I am a coffee drinker. Coffee, not frappa-fruity-chino-mocho-what the? stupidity. Coffee. If it has whipped cream swirled on top it isn't coffee but some Japanese teenager street corner hi-jinx silliness that should stay as Far-East as possible. Expresso is coffee, but send me three because the cups are so damned small.
I am a coffee drinker. There is no such thing as coffee without caffeine. It's why we drink it. De-caf is like offering Highless pot to a Rastafarian. Ask once, I will say no. If you ask twice I am then legally obligated to wound you.

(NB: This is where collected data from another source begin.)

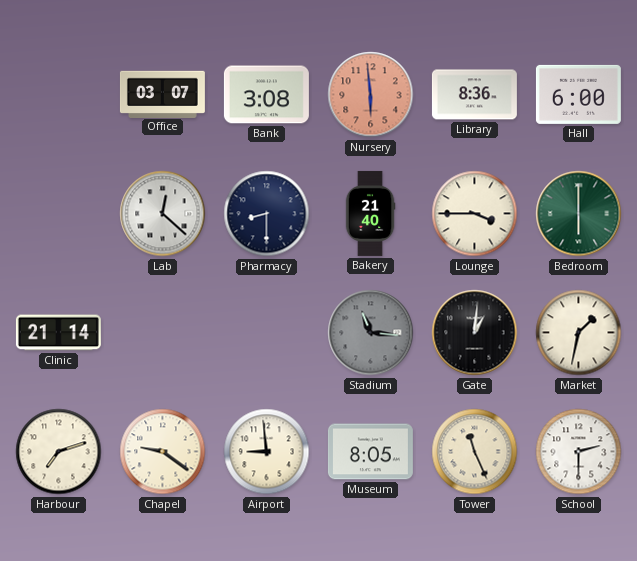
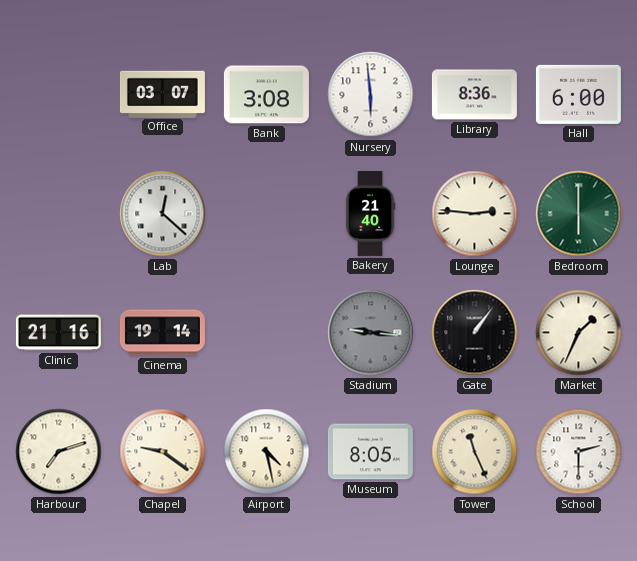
Nursery dial: salmon -> white
Pharmacy: 8:30 -> none
Lounge: 3:45 -> 2:46
Clinic: 21:14 -> 21:16
Cinema: none -> 19:14
Stadium: 11:16 -> 9:16
Gate: 1:01 -> 1:06
Market: 1:32 -> 1:34
Airport: 8:59 -> 4:28
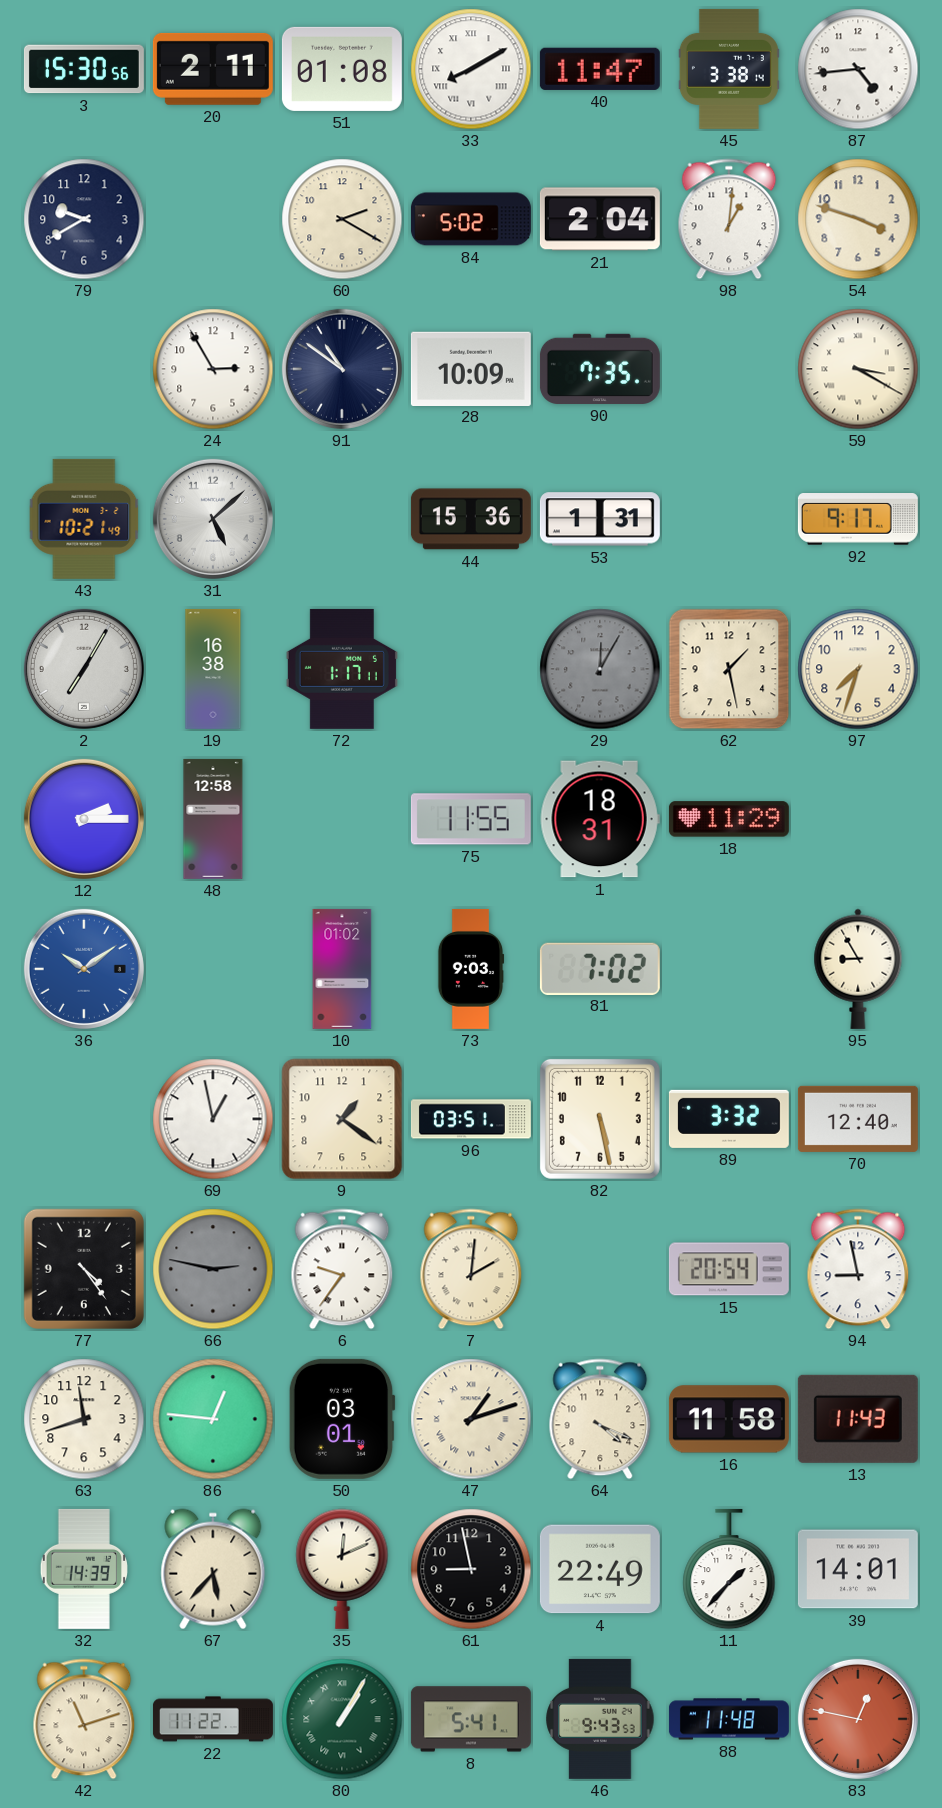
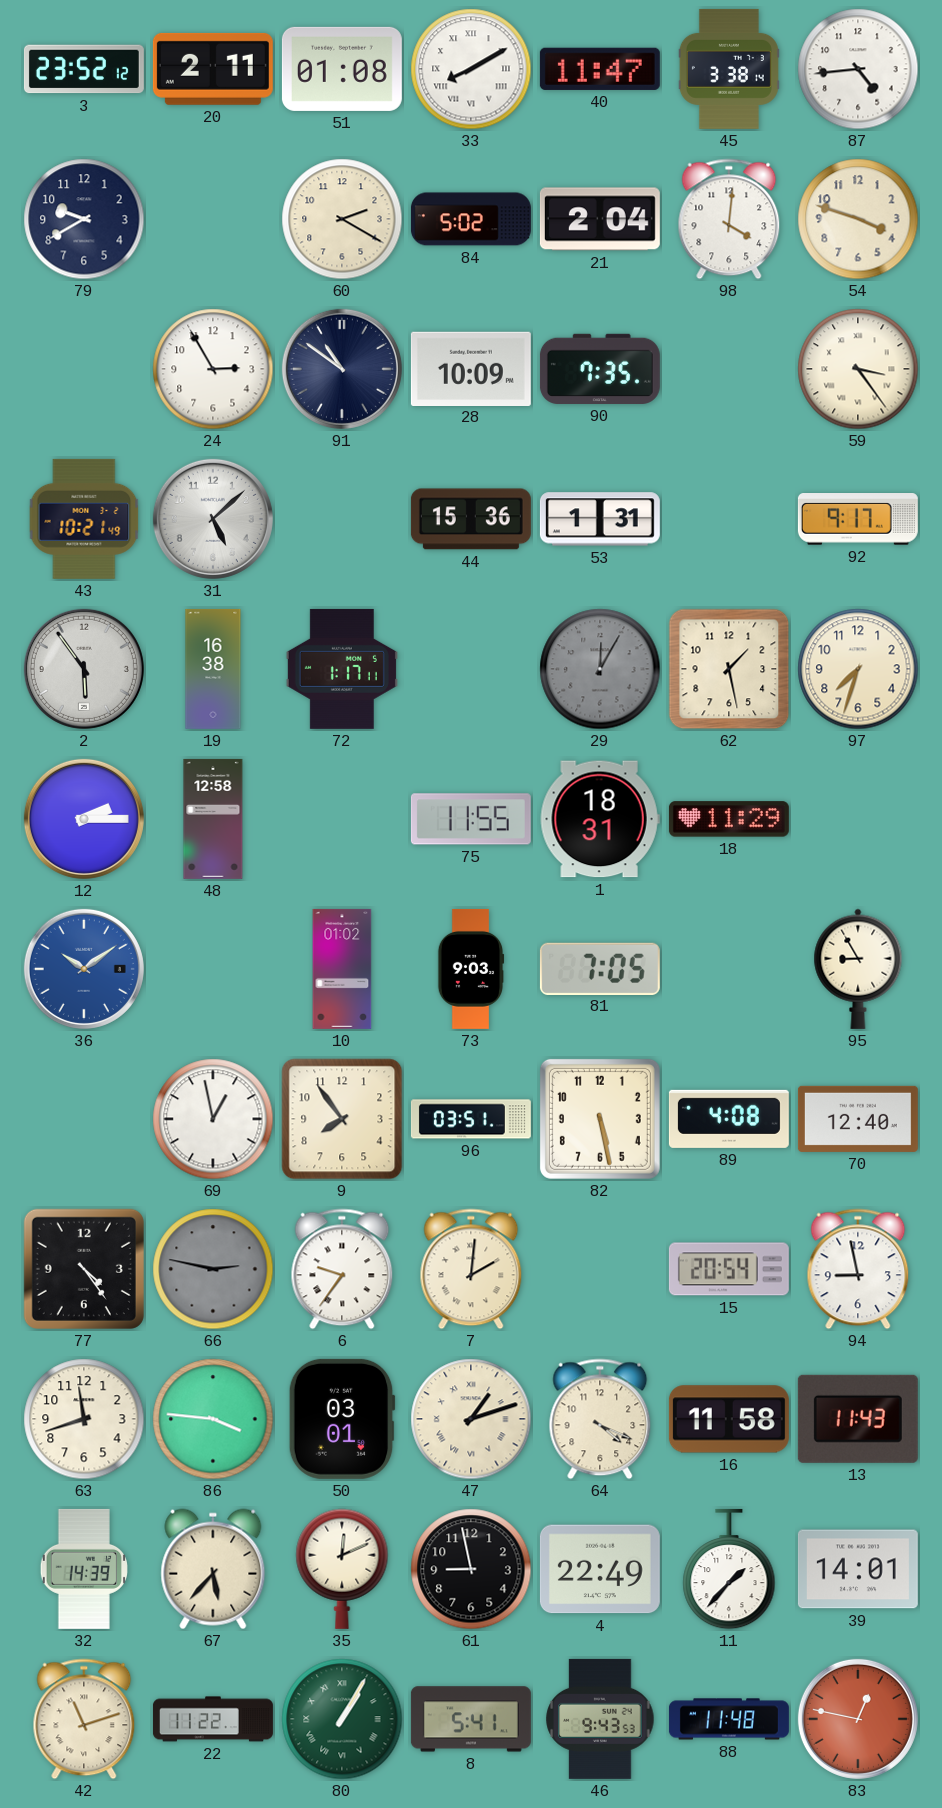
3: 15:30 -> 23:52
98: 1:01 -> 4:01
59: 3:20 -> 3:24
2: 7:05 -> 5:54
81: 7:02 -> 7:05
9: 1:21 -> 7:54
89: 3:32 -> 4:08
86: 12:46 -> 3:46
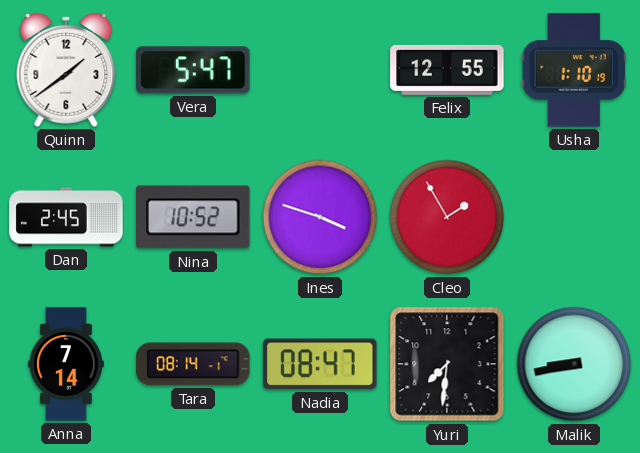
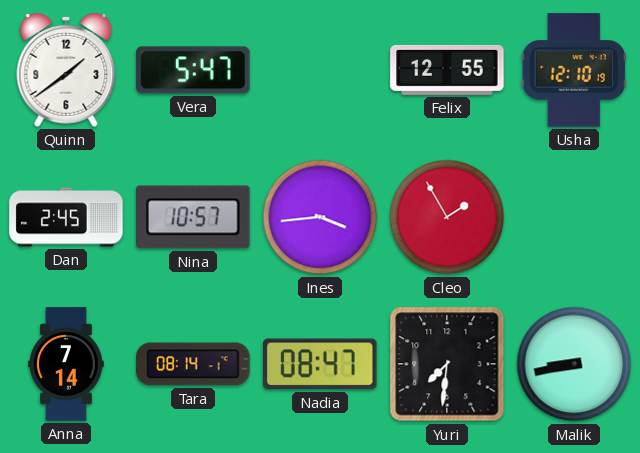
Usha: 1:10 -> 12:10
Nina: 10:52 -> 10:57
Ines: 3:48 -> 3:44
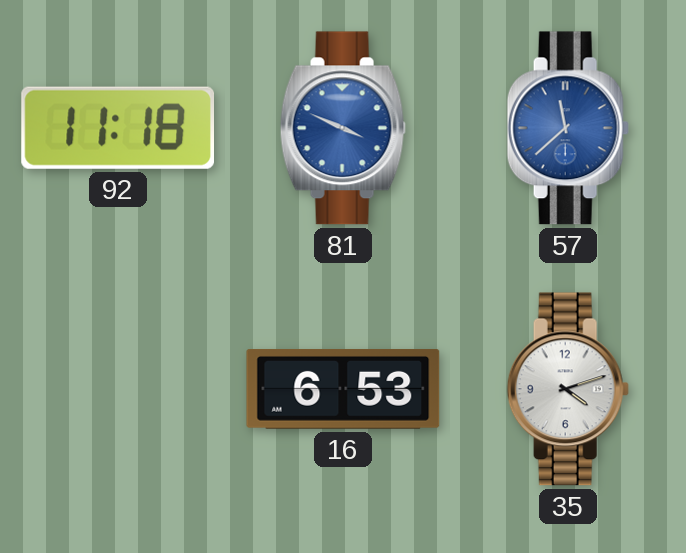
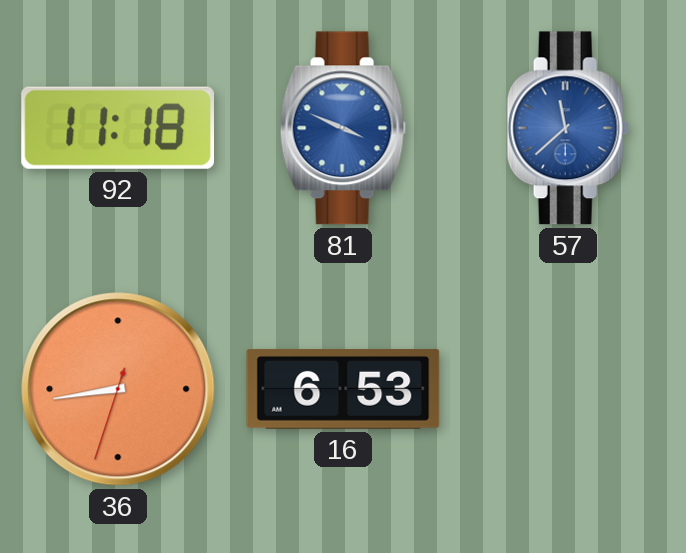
36: none -> 8:43
35: 4:12 -> none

I am a coffee drinker. There is no such thing as Bad Coffee. Only Bad Coffee Drinkers. Coffee can be brewed with rain water filtered through an asphalt roof. If it can clean barnacles so they are ready for inspection, then yes, I'll have a second cup.
I am a coffee drinker. Do not be alarmed or surprised when I say things like, well, I'm off to bed right after I have another cup. Do not freak out when I clean my cup with the tail of my tee-shirt, or rising it off, or, most likely, chase the insect that crawled in there last night out and then hold up my cup for some brew. If it is clean enough for the bug, it's clean enough for me. I'm no snob. It's also why it is brewed and served at temperatures only measured in a lab in Sweden. My cup has never been tainted with the un-natural chemicals of soap. That blackened patina is only flavor protection.
I am a coffee drinker. So, to answer your question, yes, I'll have another cup!